Task prompt
Apart from the pictures, output all of the records exactly.

Stored data entries
---------------

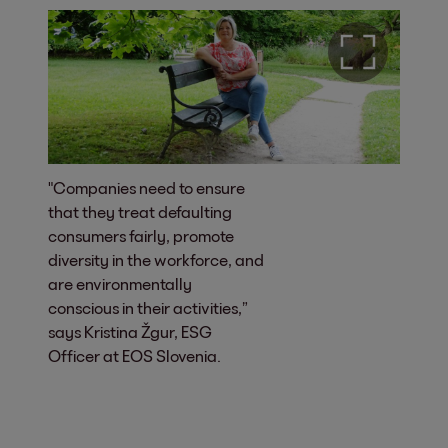
"Companies need to ensure
that they treat defaulting
consumers fairly, promote
diversity in the workforce, and
are environmentally
conscious in their activities,”
says Kristina Žgur, ESG
Officer at EOS Slovenia.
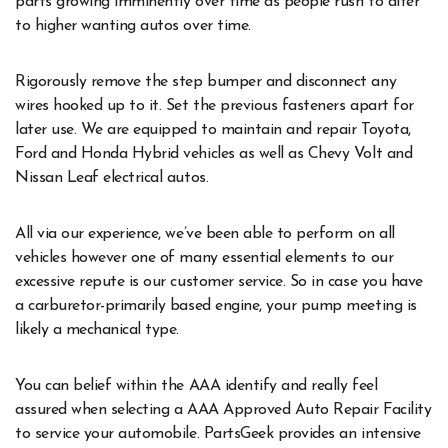
parts growing imminently over time as people rush to alter
to higher wanting autos over time.
Rigorously remove the step bumper and disconnect any
wires hooked up to it. Set the previous fasteners apart for
later use. We are equipped to maintain and repair Toyota,
Ford and Honda Hybrid vehicles as well as Chevy Volt and
Nissan Leaf electrical autos.
All via our experience, we’ve been able to perform on all
vehicles however one of many essential elements to our
excessive repute is our customer service. So in case you have
a carburetor-primarily based engine, your pump meeting is
likely a mechanical type.
You can belief within the AAA identify and really feel
assured when selecting a AAA Approved Auto Repair Facility
to service your automobile. PartsGeek provides an intensive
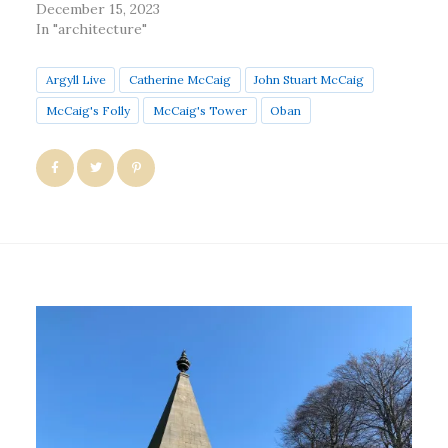
December 15, 2023
In "architecture"
Argyll Live
Catherine McCaig
John Stuart McCaig
McCaig's Folly
McCaig's Tower
Oban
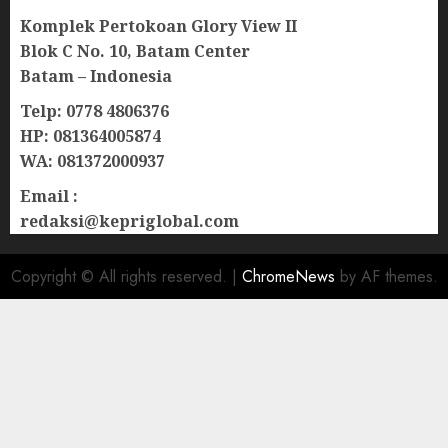
Komplek Pertokoan Glory View II
Blok C No. 10, Batam Center
Batam – Indonesia
Telp: 0778 4806376
HP: 081364005874
WA: 081372000937
Email :
redaksi@kepriglobal.com
Copyright © All rights reserved.
|
ChromeNews
by AF themes.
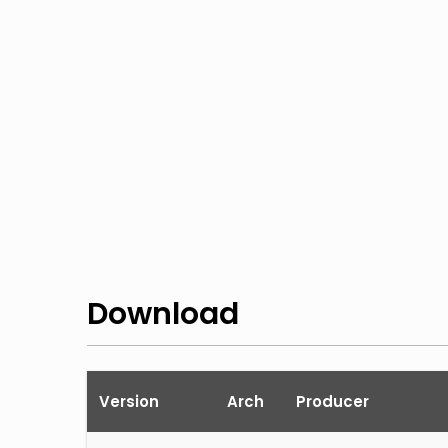
Download
Version
Arch
Producer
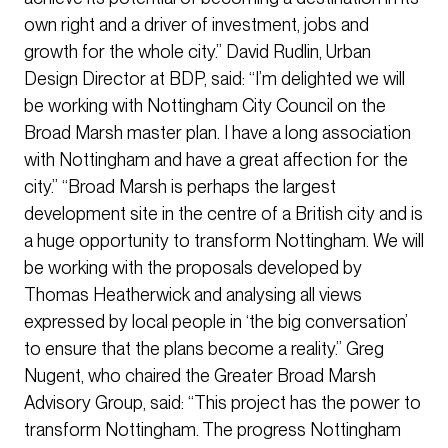
own right and a driver of investment, jobs and
growth for the whole city.” David Rudlin, Urban
Design Director at BDP, said: “I’m delighted we will
be working with Nottingham City Council on the
Broad Marsh master plan. I have a long association
with Nottingham and have a great affection for the
city.” “Broad Marsh is perhaps the largest
development site in the centre of a British city and is
a huge opportunity to transform Nottingham. We will
be working with the proposals developed by
Thomas Heatherwick and analysing all views
expressed by local people in ‘the big conversation’
to ensure that the plans become a reality.” Greg
Nugent, who chaired the Greater Broad Marsh
Advisory Group, said: “This project has the power to
transform Nottingham. The progress Nottingham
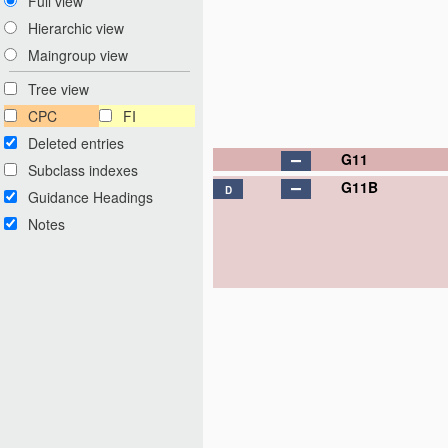
Full view
Hierarchic view
Maingroup view
Tree view
CPC
FI
Deleted entries
G11
Subclass indexes
G11B
D
Guidance Headings
Notes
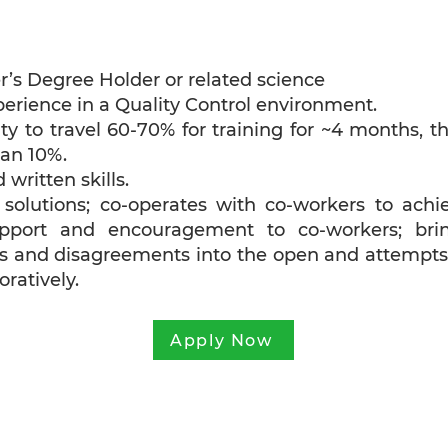
r’s Degree Holder or related science
erience in a Quality Control environment.
bility to travel 60-70% for training for ~4 months, t
han 10%.
 written skills.
n solutions; co-operates with co-workers to achi
upport and encouragement to co-workers; bri
cts and disagreements into the open and attempts
ratively.
Apply Now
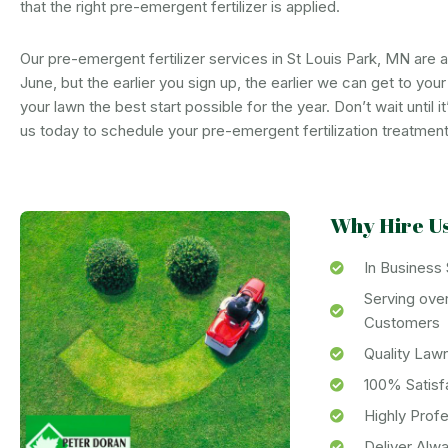
that the right pre-emergent fertilizer is applied.
Our pre-emergent fertilizer services in St Louis Park, MN are av
June, but the earlier you sign up, the earlier we can get to you
your lawn the best start possible for the year. Don’t wait until it
us today to schedule your pre-emergent fertilization treatment
Why Hire U
In Business
Serving ove
Customers
Quality Law
100% Satisf
Highly Prof
Deliver Alw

---------------

Output
"Companies need to ensure
that they treat defaulting
consumers fairly, promote
diversity in the workforce, and
are environmentally
conscious in their activities,”
says Kristina Žgur, ESG
Officer at EOS Slovenia.
parts growing imminently over time as people rush to alter
to higher wanting autos over time.
Rigorously remove the step bumper and disconnect any
wires hooked up to it. Set the previous fasteners apart for
later use. We are equipped to maintain and repair Toyota,
Ford and Honda Hybrid vehicles as well as Chevy Volt and
Nissan Leaf electrical autos.
All via our experience, we’ve been able to perform on all
vehicles however one of many essential elements to our
excessive repute is our customer service. So in case you have
a carburetor-primarily based engine, your pump meeting is
likely a mechanical type.
You can belief within the AAA identify and really feel
assured when selecting a AAA Approved Auto Repair Facility
to service your automobile. PartsGeek provides an intensive
December 15, 2023
In "architecture"
Argyll Live
Catherine McCaig
John Stuart McCaig
McCaig's Folly
McCaig's Tower
Oban
Komplek Pertokoan Glory View II
Blok C No. 10, Batam Center
Batam – Indonesia
Telp: 0778 4806376
HP: 081364005874
WA: 081372000937
Email :
redaksi@kepriglobal.com
Copyright © All rights reserved.
|
ChromeNews
by AF themes.
Download
Version
Arch
Producer
own right and a driver of investment, jobs and
growth for the whole city.” David Rudlin, Urban
Design Director at BDP, said: “I’m delighted we will
be working with Nottingham City Council on the
Broad Marsh master plan. I have a long association
with Nottingham and have a great affection for the
city.” “Broad Marsh is perhaps the largest
development site in the centre of a British city and is
a huge opportunity to transform Nottingham. We will
be working with the proposals developed by
Thomas Heatherwick and analysing all views
expressed by local people in ‘the big conversation’
to ensure that the plans become a reality.” Greg
Nugent, who chaired the Greater Broad Marsh
Advisory Group, said: “This project has the power to
transform Nottingham. The progress Nottingham
Full view
Hierarchic view
Maingroup view
Tree view
CPC
FI
Deleted entries
G11
Subclass indexes
G11B
D
Guidance Headings
Notes
r’s Degree Holder or related science
erience in a Quality Control environment.
bility to travel 60-70% for training for ~4 months, t
han 10%.
 written skills.
n solutions; co-operates with co-workers to achi
upport and encouragement to co-workers; bri
cts and disagreements into the open and attempts
ratively.
Apply Now
that the right pre-emergent fertilizer is applied.
Our pre-emergent fertilizer services in St Louis Park, MN are av
June, but the earlier you sign up, the earlier we can get to you
your lawn the best start possible for the year. Don’t wait until it
us today to schedule your pre-emergent fertilization treatment
Why Hire U
In Business
Serving ove
Customers
Quality Law
100% Satisf
Highly Prof
Deliver Alw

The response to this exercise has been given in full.